Główną wadą tego filmu jest to, że nie wykracza poza przewidywalność swojego gatunku. Nie tworzy niczego nowego. Powiela to, co doskonale już znamy, a ponieważ już początkowe założenie filmu jest takie, że film jest materiałem znalezionym na odnalezionej kamerze, od samego początku zdajemy sobie sprawę, że wszyscy członkowie obsady umrą. Ich aspiracje naukowe nie wnoszą niczego do narracji.
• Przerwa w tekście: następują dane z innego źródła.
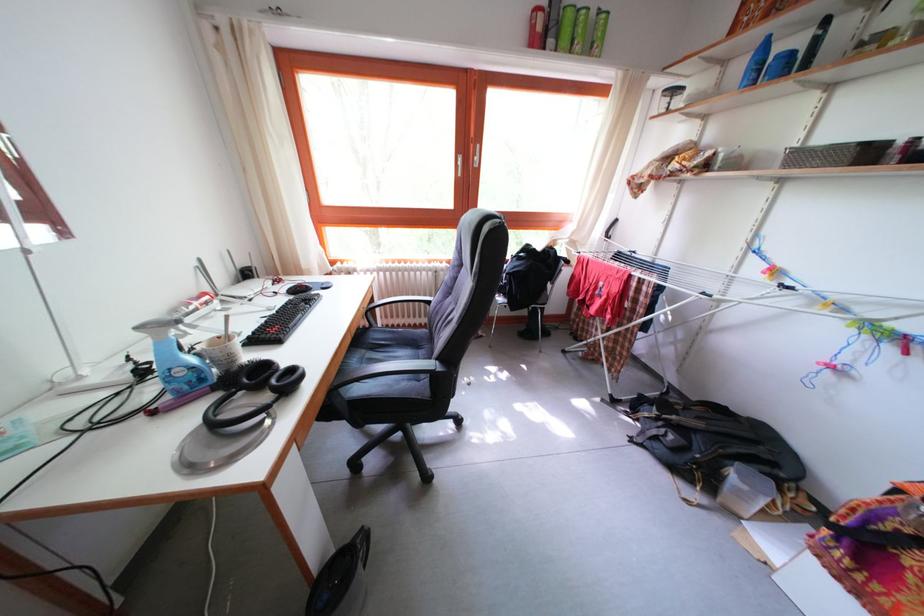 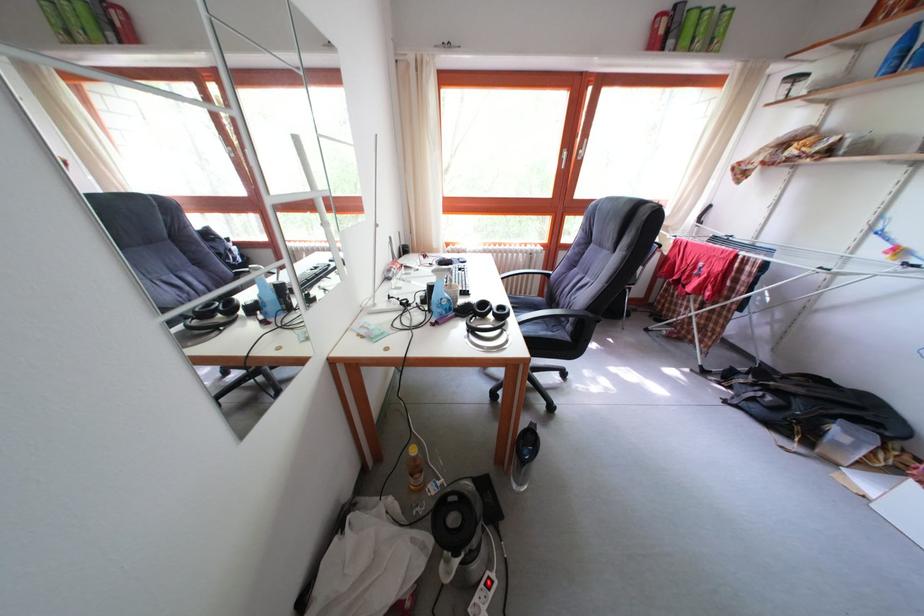 From the picture: In a continuous first-person perspective shot, in which direction is the camera moving?

The cameraman moved toward left, backward. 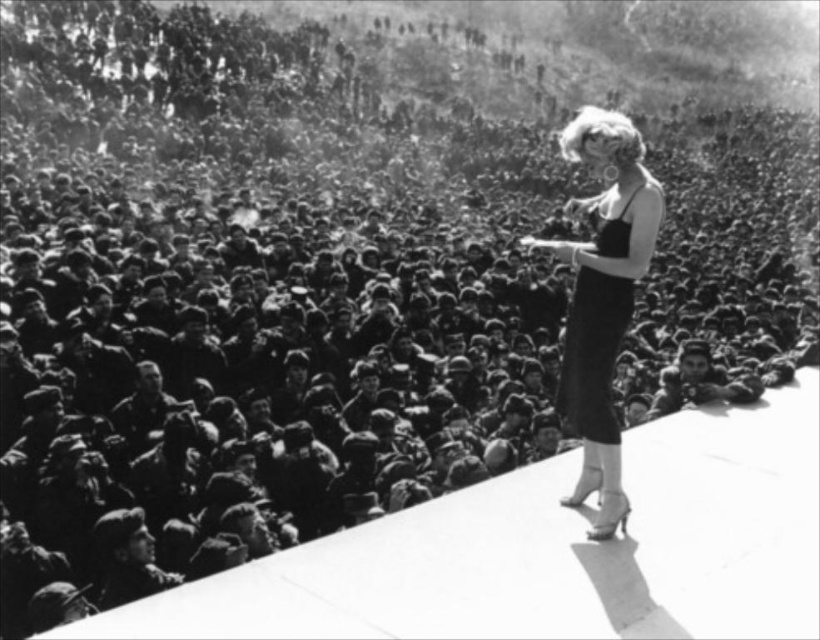 You are a photographer trying to capture a clear shot of the woman in the black satin dress at center and the one in the satin black dress at upper right. Which dress is positioned closer to the camera?

The black satin dress at center is closer to the viewer than the satin black dress at upper right, so the black satin dress at center would appear larger in the photo.

You are a photographer trying to capture a clear shot of the woman in the black satin dress at center and the person in the satin black dress at upper right. Since you can only focus on one subject at a time, which one would you choose to ensure the dress is fully visible in the photo?

The black satin dress at center is taller than the satin black dress at upper right, so focusing on the black satin dress at center would ensure it is fully visible in the photo. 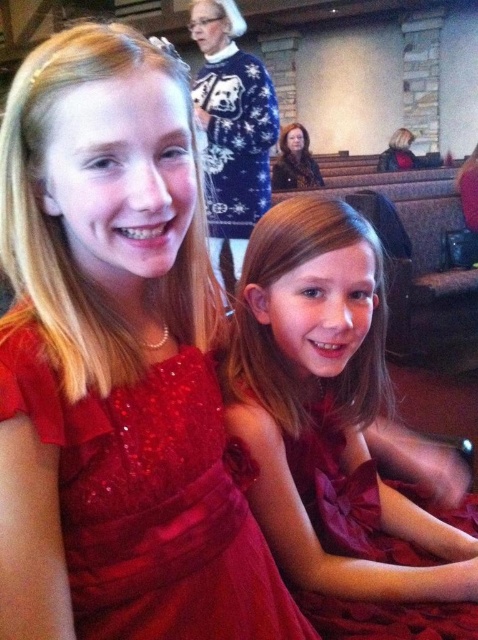 You are standing in front of the two girls in the image and want to take a photo of them. You need to position yourself exactly 1 meter away from the point marked at coordinates point (380, 248) to ensure the best lighting. Can you position yourself at that exact distance?

The distance of point (380, 248) from the camera is 91.92 centimeters, so positioning yourself exactly 1 meter away would require moving slightly closer since the current distance is 91.92 centimeters.

Both girls are wearing red dresses. The one on the left is wearing a satin red dress at center and the one on the right is wearing a shiny red dress at center. If they want to sit side by side on a pew that can only accommodate one dress width, which girl should move to make space?

The satin red dress at center is wider than the shiny red dress at center, so the girl wearing the satin red dress at center should move to make space.

You are a photographer who wants to focus on the shiny red dress at center. Based on the scene description, where should you aim your camera to capture the dress in the frame?

The shiny red dress at center is located at the 2D coordinates point (x=150, y=500), so you should aim your camera towards that position to capture it in the frame. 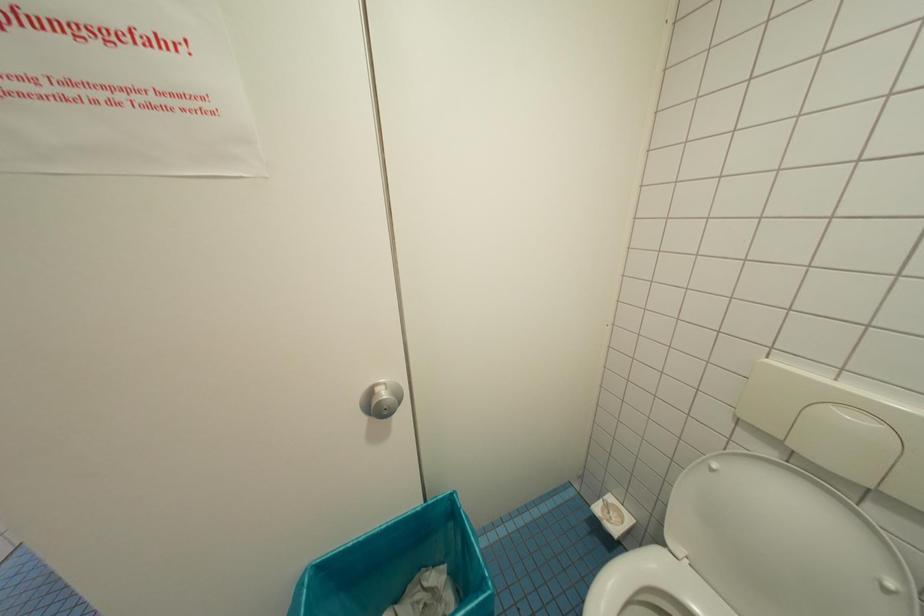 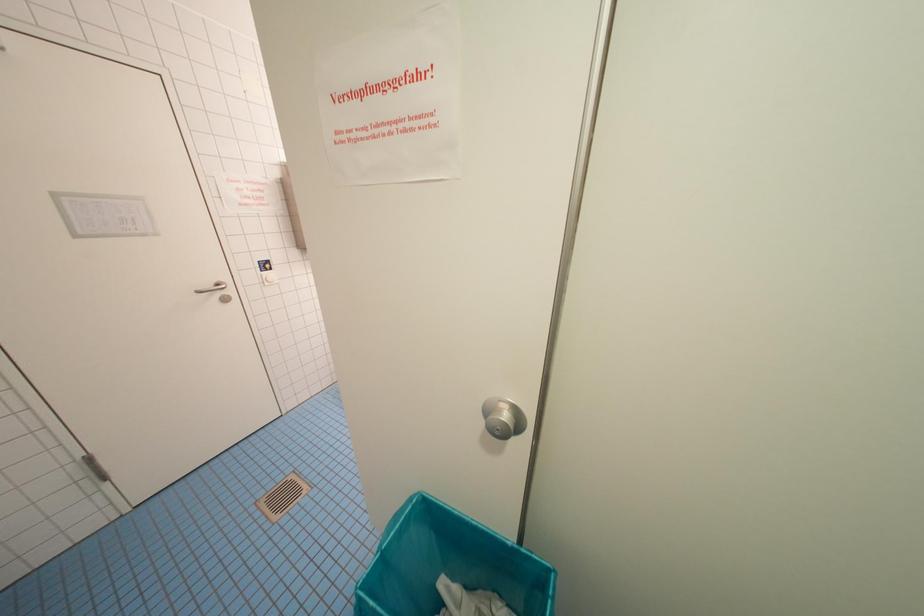 Question: The camera is either moving clockwise (left) or counter-clockwise (right) around the object. The first image is from the beginning of the video and the second image is from the end. Is the camera moving left or right when shooting the video?

Choices:
 (A) Left
 (B) Right

Answer: (B) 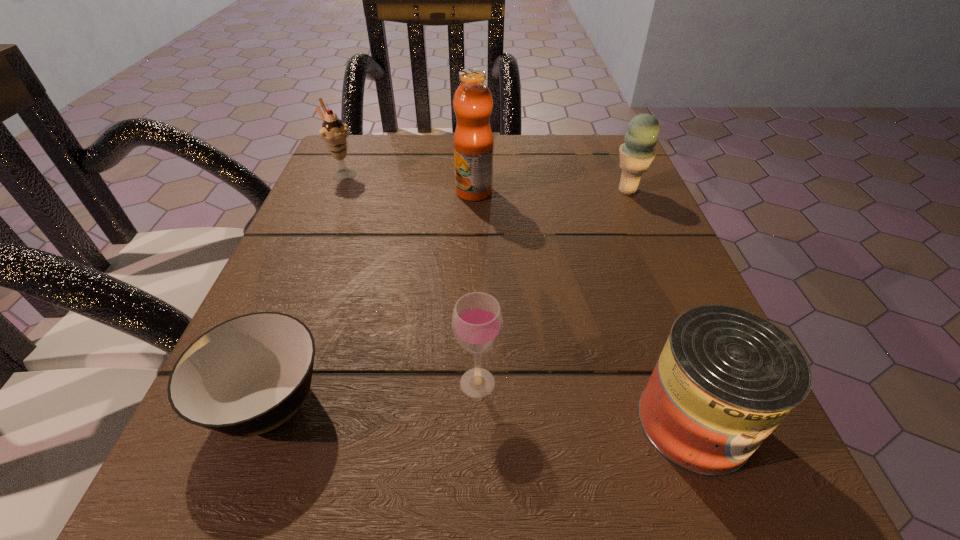 Where is `object present at the near left corner`? The width and height of the screenshot is (960, 540). object present at the near left corner is located at coordinates (248, 375).

You are a GUI agent. You are given a task and a screenshot of the screen. Output one action in this format:
    pyautogui.click(x=<x>, y=<y>)
    Task: Click on the object present at the far right corner
    The image size is (960, 540).
    Given the screenshot: What is the action you would take?
    pyautogui.click(x=636, y=154)

Image resolution: width=960 pixels, height=540 pixels. Identify the location of object at the near right corner. (726, 378).

Locate an element on the screen. The image size is (960, 540). blank space at the far edge of the desktop is located at coordinates (433, 154).

In the image, there is a desktop. Identify the location of vacant space at the near edge. (324, 497).

Where is `free spot at the left edge of the desktop`? The width and height of the screenshot is (960, 540). free spot at the left edge of the desktop is located at coordinates (369, 270).

In the image, there is a desktop. Where is `vacant space at the right edge`? This screenshot has width=960, height=540. vacant space at the right edge is located at coordinates (587, 216).

The height and width of the screenshot is (540, 960). Identify the location of vacant region at the far left corner of the desktop. (361, 186).

In the image, there is a desktop. Where is `vacant space at the near left corner`? The image size is (960, 540). vacant space at the near left corner is located at coordinates (253, 527).

Find the location of `free space at the far right corner`. free space at the far right corner is located at coordinates (571, 183). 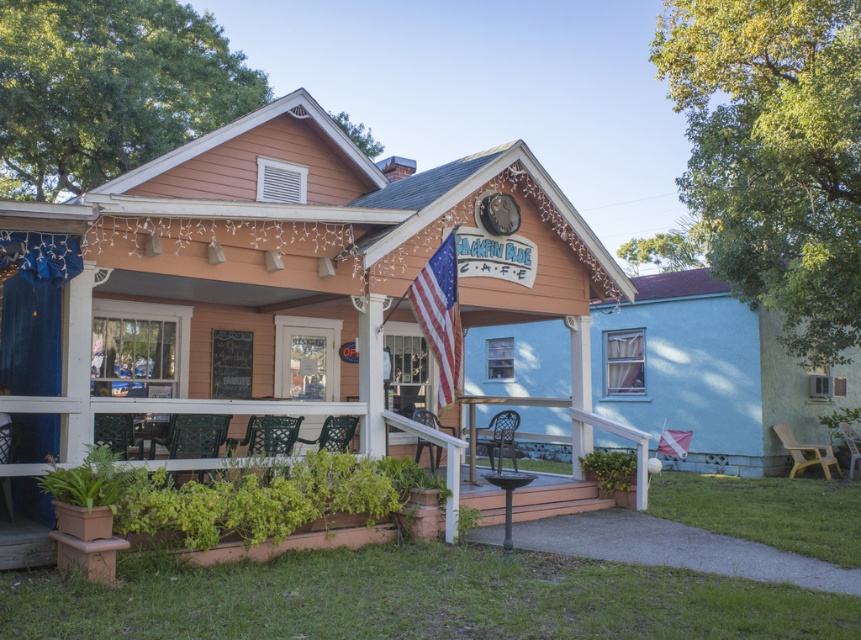 Can you confirm if terracotta pot at lower left is wider than american flag at center?

Indeed, terracotta pot at lower left has a greater width compared to american flag at center.

Image resolution: width=861 pixels, height=640 pixels. What are the coordinates of `terracotta pot at lower left` in the screenshot? It's located at (191, 404).

Where is `terracotta pot at lower left`? This screenshot has width=861, height=640. terracotta pot at lower left is located at coordinates (191, 404).

Is american flag at center taller than white fabric flag at center?

Correct, american flag at center is much taller as white fabric flag at center.

Who is higher up, american flag at center or white fabric flag at center?

american flag at center is above.

Is point (443, 353) closer to camera compared to point (669, 442)?

Yes, it is.

Where is `american flag at center`? The width and height of the screenshot is (861, 640). american flag at center is located at coordinates (440, 316).

Is point (159, 401) behind point (669, 436)?

No, (159, 401) is in front of (669, 436).

Where is `terracotta pot at lower left`? The image size is (861, 640). terracotta pot at lower left is located at coordinates (191, 404).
Sceny grozy...jak wspomniałam - ciężko cokolwiek o nich napisać. Nie przeraziła mnie opętana dziewczyna, nie przeraziły mnie sceny z niezidentyfikowanymi hałasami, nie przeraziły mnie nocne nagrania kamery, na których...nic nie widać. 

Na pewno jest to film mocno niedopracowany. Nie pozostawia po sobie niczego w naszej pamięci i zapewne (a przynajmniej dla mnie) jest to film na raz. Obejrzałam, już zapomniałam i drugi raz nie chwycę. 

MOJA OCENA:
👹👹👹 3/10

Reżyseria:
Allyson Patel
Yash Dave

Scenariusz:
Allyson Patel
Yash Dave

Rok produkcji:
2012

Obsada:
Muntazir Ahmad
Kiran Bhatia
Yaman Chatwal
Maanvi Gagroo
Chirag Jain
Akhlaque Chan
Sonam Mukherjee
Varun Thakura


3 komentarze:

John W. Gacy pisze...

Nic strasznego, ale szczerze mówiąc, prawdziwą przeszkodą była niewiedza, co się do cholery dzieje, poza tym, że ci ludzie mieszkali w domu na wsi i kręcili film w ramach swojego ostatniego projektu uniwersyteckiego i zaczęły się dziać złe rzeczy.

Deicide666 pisze...

Przez większą cześć filmu jest ciemno i zupełnie nic.nie widać co dzieje się na ekranie. Możemy się jedynie domyślać. Pomysł na film może i był dobry, choć nie nowy, ale wykonanie techniczne po prostu fatalne.

Klaudiusz pisze...

Film taki sobie. Już pomijam fakt że guzik widać z powodu panujących na ekranie ciemności, ale historia po prostu oklepana i mało interesująca. Taki trochę indyjski ,,Blair Witch Project''.